WHAT THE EXERCISE ASKS – Work out how many lines in the entries contain the string "which", and give nothing but that number.

── PROVIDED RECORDS

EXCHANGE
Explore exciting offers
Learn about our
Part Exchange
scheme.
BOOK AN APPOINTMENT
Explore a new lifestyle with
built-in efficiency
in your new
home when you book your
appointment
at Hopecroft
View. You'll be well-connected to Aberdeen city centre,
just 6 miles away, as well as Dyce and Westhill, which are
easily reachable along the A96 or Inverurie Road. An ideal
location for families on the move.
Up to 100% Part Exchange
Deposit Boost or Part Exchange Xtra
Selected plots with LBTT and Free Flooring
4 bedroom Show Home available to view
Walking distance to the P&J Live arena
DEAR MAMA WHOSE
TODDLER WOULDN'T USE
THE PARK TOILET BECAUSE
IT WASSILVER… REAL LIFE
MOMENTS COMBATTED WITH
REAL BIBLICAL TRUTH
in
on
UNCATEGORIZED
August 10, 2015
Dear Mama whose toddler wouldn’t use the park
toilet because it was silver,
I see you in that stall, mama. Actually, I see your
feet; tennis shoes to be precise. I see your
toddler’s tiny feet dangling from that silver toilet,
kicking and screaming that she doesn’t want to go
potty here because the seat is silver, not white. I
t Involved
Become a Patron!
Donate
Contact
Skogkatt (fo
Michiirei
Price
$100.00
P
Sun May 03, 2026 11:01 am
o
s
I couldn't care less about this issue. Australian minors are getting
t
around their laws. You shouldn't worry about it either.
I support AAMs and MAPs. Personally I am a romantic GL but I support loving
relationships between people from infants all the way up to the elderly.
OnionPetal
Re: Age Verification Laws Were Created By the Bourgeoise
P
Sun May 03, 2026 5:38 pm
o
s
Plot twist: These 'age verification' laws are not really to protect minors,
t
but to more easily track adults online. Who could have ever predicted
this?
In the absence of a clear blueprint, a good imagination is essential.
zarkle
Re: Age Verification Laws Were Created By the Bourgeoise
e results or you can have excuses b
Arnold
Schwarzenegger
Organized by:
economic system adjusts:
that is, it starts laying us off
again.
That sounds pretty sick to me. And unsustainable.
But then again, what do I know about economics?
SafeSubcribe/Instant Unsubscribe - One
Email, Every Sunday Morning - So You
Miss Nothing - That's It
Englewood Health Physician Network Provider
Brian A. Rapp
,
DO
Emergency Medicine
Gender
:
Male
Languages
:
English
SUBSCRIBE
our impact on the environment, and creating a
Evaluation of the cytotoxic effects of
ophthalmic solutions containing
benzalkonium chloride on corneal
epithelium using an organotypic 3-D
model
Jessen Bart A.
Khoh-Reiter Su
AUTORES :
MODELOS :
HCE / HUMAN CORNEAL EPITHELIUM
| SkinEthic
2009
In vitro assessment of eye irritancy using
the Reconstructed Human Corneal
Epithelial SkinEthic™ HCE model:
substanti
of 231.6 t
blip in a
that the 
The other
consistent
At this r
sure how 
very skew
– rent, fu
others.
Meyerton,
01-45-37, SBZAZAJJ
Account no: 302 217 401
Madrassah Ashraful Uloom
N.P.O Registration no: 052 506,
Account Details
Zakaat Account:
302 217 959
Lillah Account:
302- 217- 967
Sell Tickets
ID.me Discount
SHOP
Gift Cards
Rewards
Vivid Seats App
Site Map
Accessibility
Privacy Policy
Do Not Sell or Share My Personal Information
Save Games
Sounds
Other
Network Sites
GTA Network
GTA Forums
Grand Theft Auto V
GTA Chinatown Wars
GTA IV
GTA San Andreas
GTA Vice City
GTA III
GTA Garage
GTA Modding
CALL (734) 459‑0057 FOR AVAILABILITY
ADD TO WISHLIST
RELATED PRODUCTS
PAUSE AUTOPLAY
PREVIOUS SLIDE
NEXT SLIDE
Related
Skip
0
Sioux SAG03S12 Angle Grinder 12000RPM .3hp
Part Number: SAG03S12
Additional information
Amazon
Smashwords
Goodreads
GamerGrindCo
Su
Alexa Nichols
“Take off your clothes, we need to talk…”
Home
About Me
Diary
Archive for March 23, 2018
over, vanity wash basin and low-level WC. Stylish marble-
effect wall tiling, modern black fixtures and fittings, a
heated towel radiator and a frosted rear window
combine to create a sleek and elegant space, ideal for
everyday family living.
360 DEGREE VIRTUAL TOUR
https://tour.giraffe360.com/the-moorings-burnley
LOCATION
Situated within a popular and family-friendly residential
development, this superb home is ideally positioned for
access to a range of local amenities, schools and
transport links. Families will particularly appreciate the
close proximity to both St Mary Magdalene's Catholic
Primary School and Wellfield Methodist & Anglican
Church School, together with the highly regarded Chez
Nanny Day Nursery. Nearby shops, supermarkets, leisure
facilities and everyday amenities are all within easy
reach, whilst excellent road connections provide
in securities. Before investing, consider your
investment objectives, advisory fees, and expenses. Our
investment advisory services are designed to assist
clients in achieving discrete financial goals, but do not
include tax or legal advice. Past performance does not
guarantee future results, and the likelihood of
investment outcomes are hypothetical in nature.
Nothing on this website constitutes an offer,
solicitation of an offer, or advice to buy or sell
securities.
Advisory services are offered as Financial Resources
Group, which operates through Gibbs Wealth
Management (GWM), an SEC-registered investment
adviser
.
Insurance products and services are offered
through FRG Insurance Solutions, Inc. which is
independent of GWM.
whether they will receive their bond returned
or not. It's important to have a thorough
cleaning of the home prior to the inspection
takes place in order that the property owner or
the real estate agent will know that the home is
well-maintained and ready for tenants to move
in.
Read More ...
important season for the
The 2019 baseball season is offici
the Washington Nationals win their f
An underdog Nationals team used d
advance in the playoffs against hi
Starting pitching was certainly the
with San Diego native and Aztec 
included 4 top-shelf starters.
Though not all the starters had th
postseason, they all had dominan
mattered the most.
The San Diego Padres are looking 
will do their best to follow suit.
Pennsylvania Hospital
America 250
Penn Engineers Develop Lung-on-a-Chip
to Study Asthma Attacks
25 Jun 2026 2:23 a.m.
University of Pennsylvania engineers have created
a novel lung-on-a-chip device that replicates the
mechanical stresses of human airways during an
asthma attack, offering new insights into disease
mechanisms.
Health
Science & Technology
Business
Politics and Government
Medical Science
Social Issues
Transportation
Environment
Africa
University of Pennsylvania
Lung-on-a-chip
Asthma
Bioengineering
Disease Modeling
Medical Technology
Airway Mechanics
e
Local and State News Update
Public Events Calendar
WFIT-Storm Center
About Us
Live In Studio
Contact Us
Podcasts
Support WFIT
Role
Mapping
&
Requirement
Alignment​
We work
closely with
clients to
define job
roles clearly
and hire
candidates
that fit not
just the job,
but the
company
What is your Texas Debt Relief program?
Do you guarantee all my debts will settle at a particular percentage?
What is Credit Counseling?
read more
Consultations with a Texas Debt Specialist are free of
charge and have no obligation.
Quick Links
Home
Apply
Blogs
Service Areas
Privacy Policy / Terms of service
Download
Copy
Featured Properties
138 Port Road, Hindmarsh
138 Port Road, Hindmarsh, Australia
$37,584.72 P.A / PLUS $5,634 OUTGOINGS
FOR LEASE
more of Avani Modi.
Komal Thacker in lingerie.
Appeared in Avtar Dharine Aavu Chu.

────

EXERCISE SOLUTION – 3